Energy tried to even things out, with Vermilion Energy climbing 94 cents, or 5.3%, to $18.79, while Secure Energy Services moved forward 26 cents, or 3.9%, to $6.97.
In health-care, Tilray grabbed six cents, or 1.9%, to $3.22, while Bausch Health Companies added nine cents to $12.56.
In industrials, Ballard Power Systems surged 49 cents, or 8.2%, to $6.45, while SNC-Lavalin took on $3.85, or 10.2%, to $41.73.
ON BAYSTREET
The TSX Venture Exchange reared back 0.28 points to 611.64.
All but three of the 12 TSX subgroups declined, as utilities dumped 2.9%, information technology stuttered 1.4%, and communications faltered 1.2%.

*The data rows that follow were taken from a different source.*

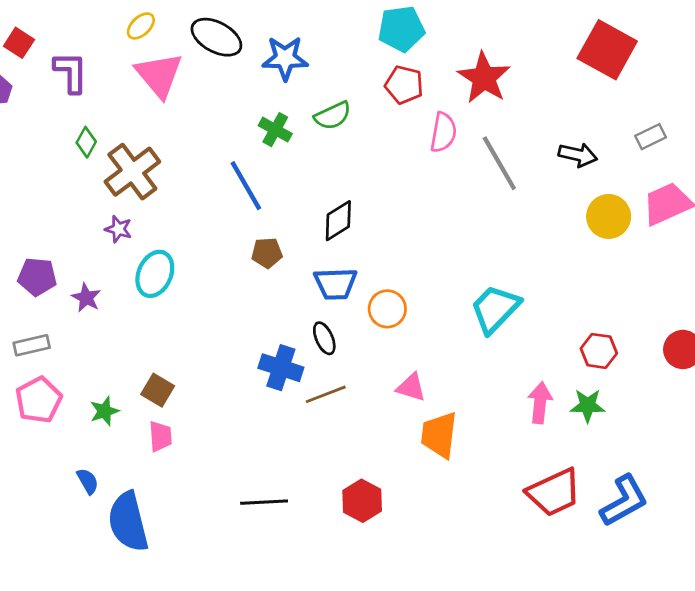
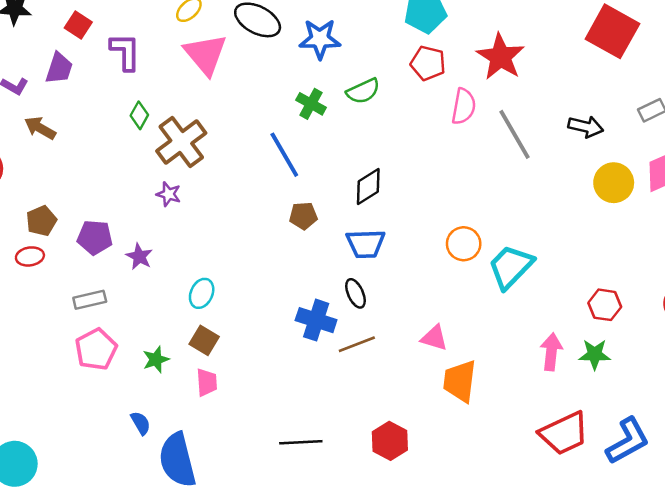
cyan ellipse: (155, 274) -> (202, 293), moved, size x0.7
orange circle: (387, 309) -> (464, 244), moved

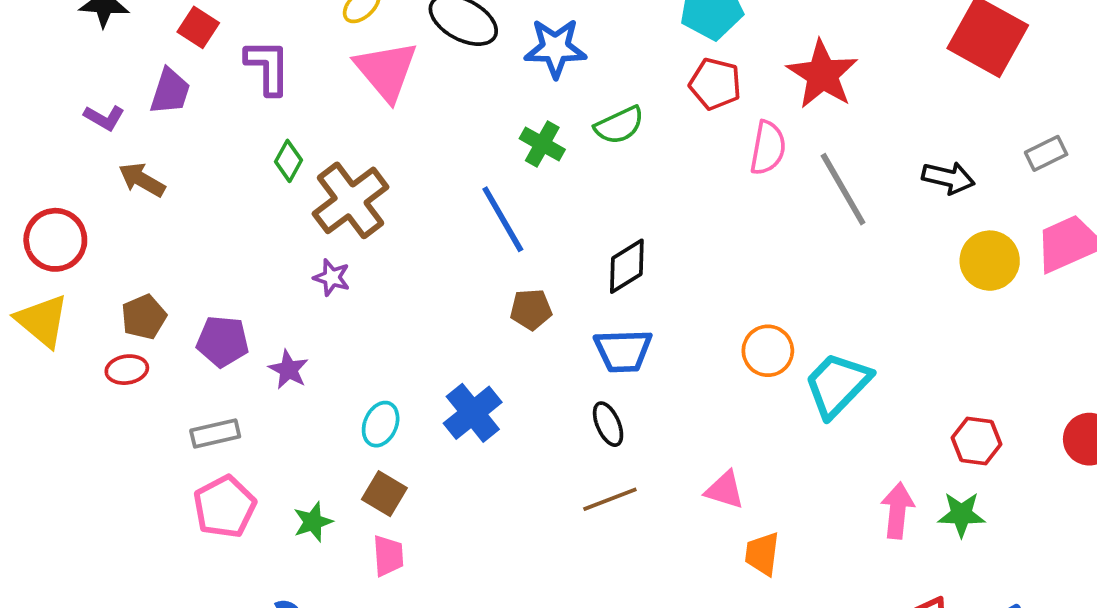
blue cross: (316, 320) -> (473, 413), moved, turned 33
orange trapezoid: (460, 381) -> (762, 554), size x0.7

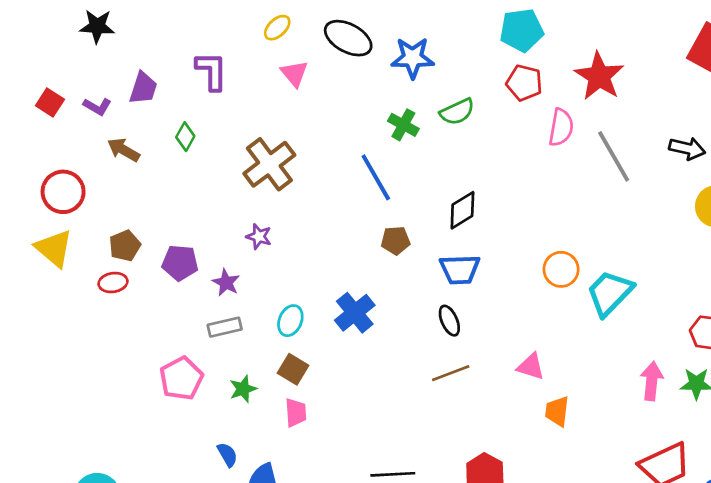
red square: (198, 27) -> (50, 102), moved
pink triangle: (386, 71) -> (294, 74), size x0.6
green diamond: (288, 161) -> (185, 137), moved
purple star: (332, 277) -> (259, 237), moved
gray rectangle: (215, 433) -> (225, 327), moved

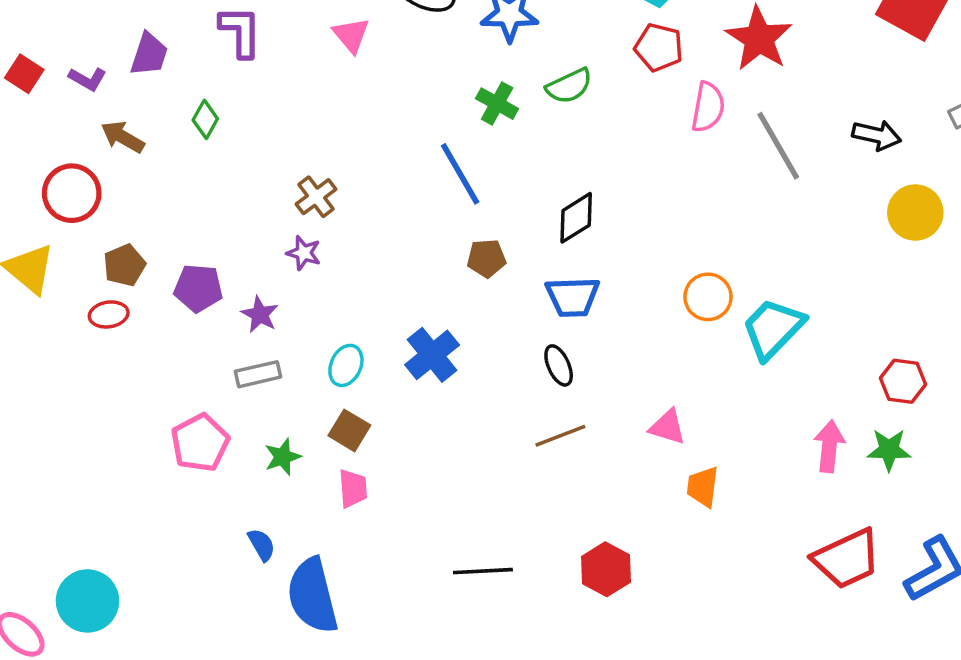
brown cross: (269, 164) -> (316, 197), moved, size x0.6
red circle: (63, 192) -> (72, 193), moved

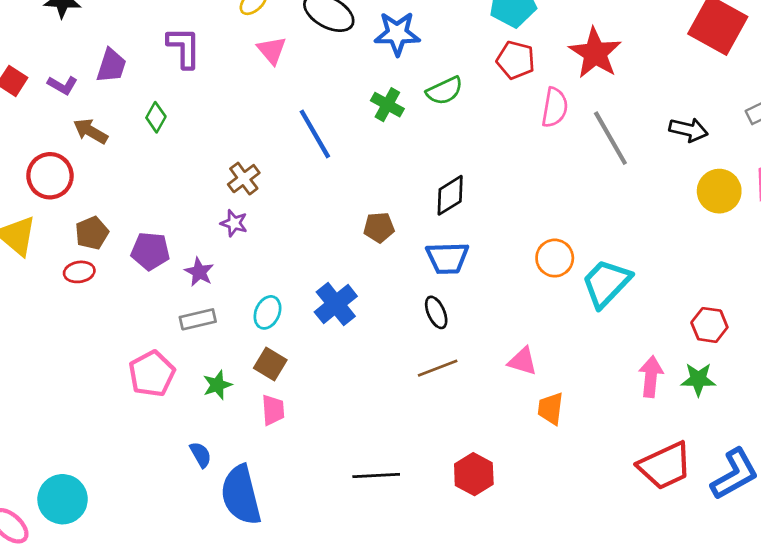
blue line: (460, 174) -> (315, 134), moved

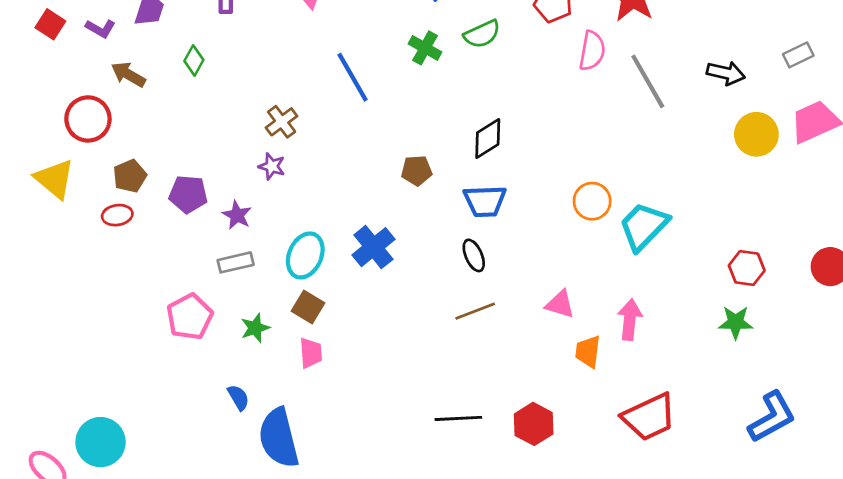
cyan ellipse: (267, 312) -> (305, 255), size x1.4
pink arrow: (651, 377) -> (630, 320), moved
red trapezoid: (665, 466) -> (649, 417), moved
red hexagon: (474, 474) -> (534, 424), moved
black line: (376, 476) -> (458, 418), moved

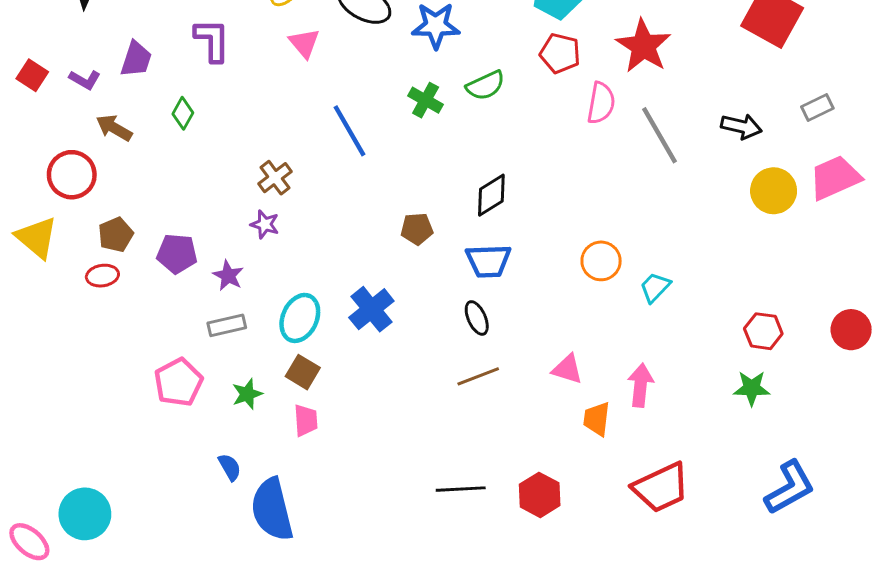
cyan trapezoid: (644, 226) -> (655, 287), size x0.6

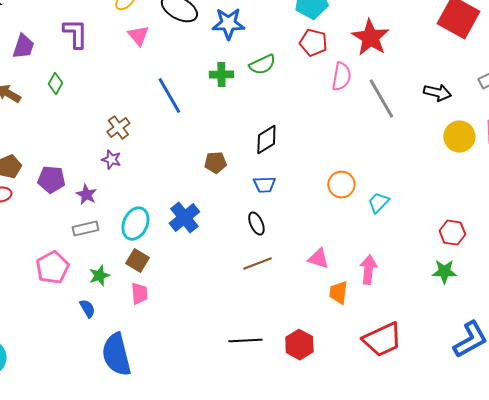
green cross: (426, 100) -> (221, 75), turned -30
blue trapezoid: (488, 261) -> (264, 185), size x0.7
blue semicircle: (230, 467) -> (87, 309), moved

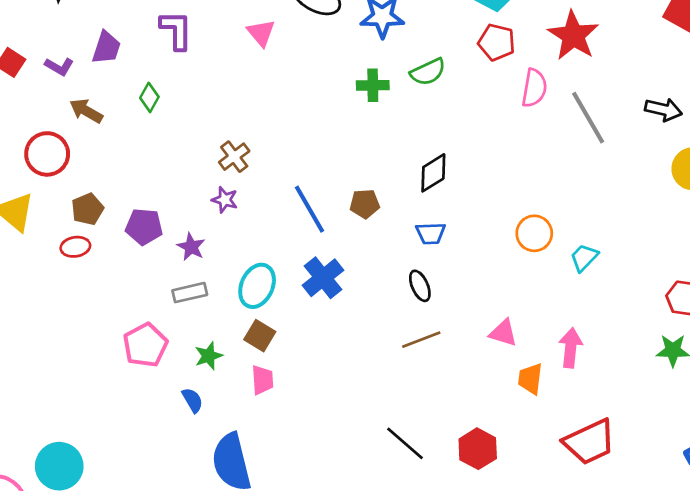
blue line: (169, 96) -> (310, 209), moved
black line: (245, 341) -> (405, 443), turned 44

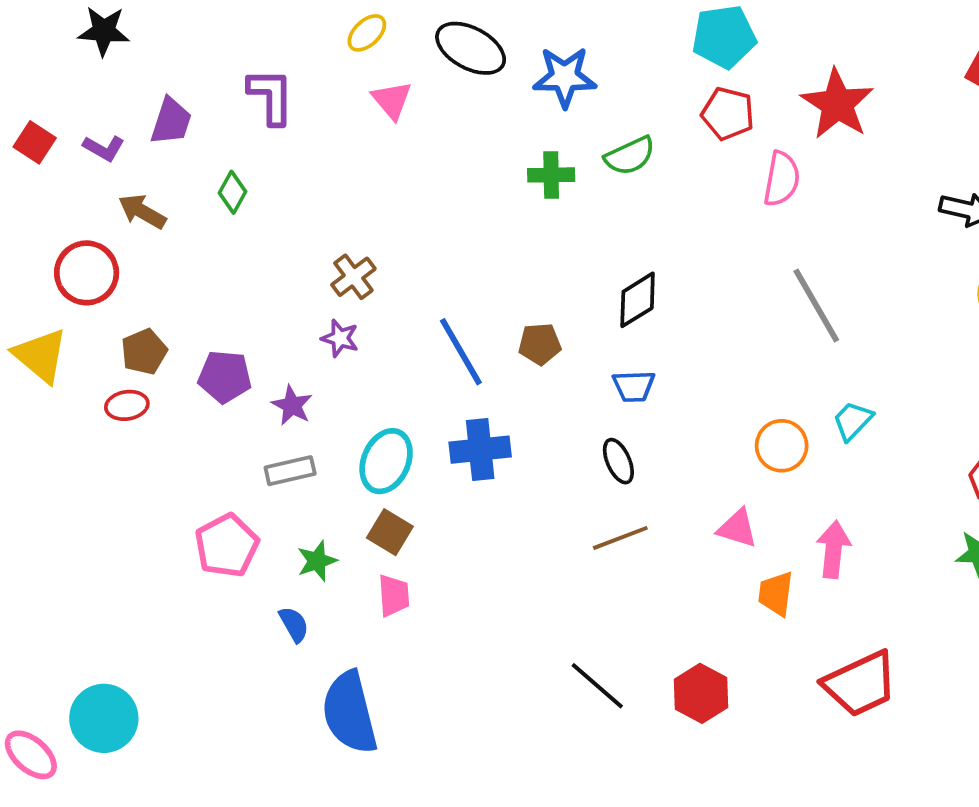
gray line: (588, 118) -> (816, 306), moved
orange circle: (534, 233) -> (782, 446), moved
blue cross: (323, 278) -> (480, 450), turned 33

The three gainers proved to be energy, ahead 1.3%, health-care, up 0.3%, and industrials, easing up 0.1%.
ON WALLSTREET
The S&P 500 ticked lower Thursday, after notching its worst day since April, as Wall Street assessed the latest corporate earnings results and struggled to shake off pressure from rising bond yields.
The Dow Jones Industrials dropped 66.7 points to end Thursday at 35,215.82.
The much broader index faded 11.54 points to 4,501.85.
The NASDAQ index dipped 13.73 points to 13,959.72.
The busy earnings week carried on, with chipmaker Qualcomm losing about 8.2% on a fiscal third-quarter revenue miss and disappointing guidance. PayPal shed 12.3% despite posting in-line results, while Expedia plunged 16.4% as gross bookings fell short of expectations.
The market faces another major earnings test Thursday as tech bellwethers Apple and Amazon report results after the bell. Thus far, nearly 79% of S&P 500 companies have issued quarterly reports, with about 82% beating expectations, according to FactSet. Earnings are also expected to fall about 5% from a year ago.
Prices for the 10-year Treasury crashed, raising yields to 4.18% from Wednesday’s 4.07%. Treasury prices and yields move in opposite directions.
Oil prices gained $2.24 to $81.73 U.S. a barrel.
Gold prices subtracted $6.20 to $1,968.80 U.S. an ounce.